The various campaign promises being made by the far right and far left ahead of France’s snap elections on June 30 and July 7 all have something in common: they will all be very, very expensive to carry out.
Whether they call for lowering the retirement age back to 60, raising the minimum wage or granting blanket tax exemptions to everyone under 30, each campaign promise is another potential multi-billion-euro threat to France’s already empty coffers.
But where will the money come from?
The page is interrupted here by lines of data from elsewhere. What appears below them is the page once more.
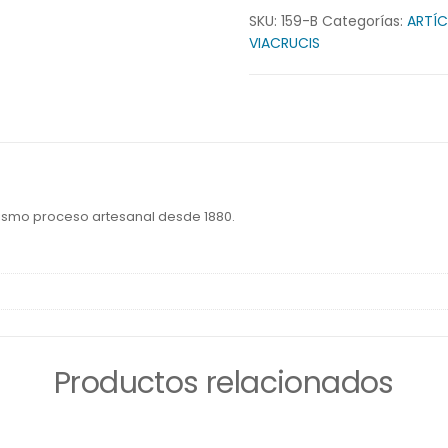
SKU:
159-B
Categorías:
ARTÍC
VIACRUCIS
mismo proceso artesanal desde 1880.
Productos relacionados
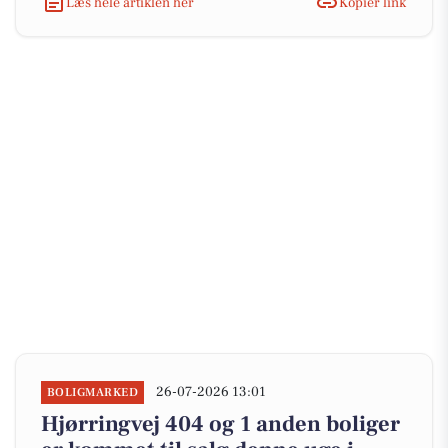
Læs hele artiklen her
Kopiér link
26-07-2026 13:01
BOLIGMARKED
Hjørringvej 404 og 1 anden boliger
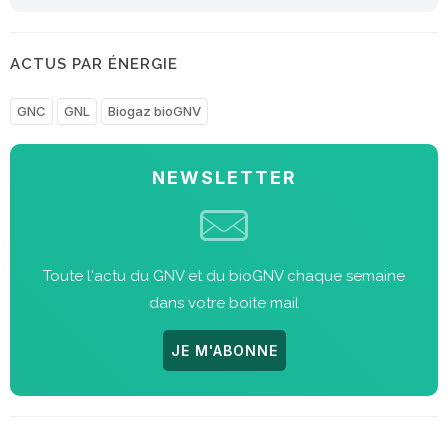
ACTUS PAR ÉNERGIE
GNC
GNL
Biogaz bioGNV
NEWSLETTER
Toute l'actu du GNV et du bioGNV chaque semaine
dans votre boite mail
JE M'ABONNE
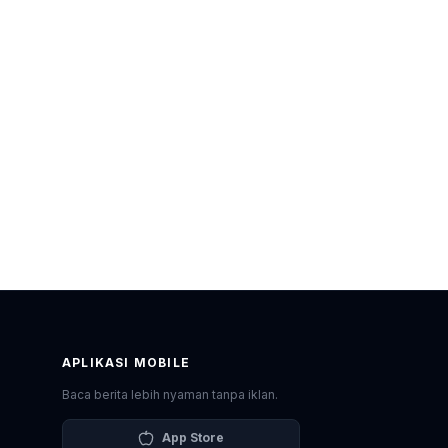
APLIKASI MOBILE
Baca berita lebih nyaman tanpa iklan.
App Store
Neither the far right nor the far left has an answer.
Friedrich Heinemann, a public finance expert at the German-based Leibniz Center for European Economic Research (ZEW), says the promises being made by France’s populists mirror a broader “radicalization of economic policy.”
“Those are entirely unrealistic economic programs. They were written for Nirvana but not for today’s French economy,” Heinemann told DW.
France’s rotten state finances
Europe’s second-largest economy is already groaning under a mountain of debt equaling roughly 110% of GDP. Last year, France’s trade deficit was running at about 5.5% of the country’s overall economic output.
Both mean trouble when measured according to the EU’s Maastricht Treaty, which only allows for a 3% trade deficit and a maximum sovereign debt of 60% of GDP.
Things could get worse. It is estimated that the campaign promises being made by the far right and far left could add as much as €20 billion ($21.4 billion) annually in new spending to the budget.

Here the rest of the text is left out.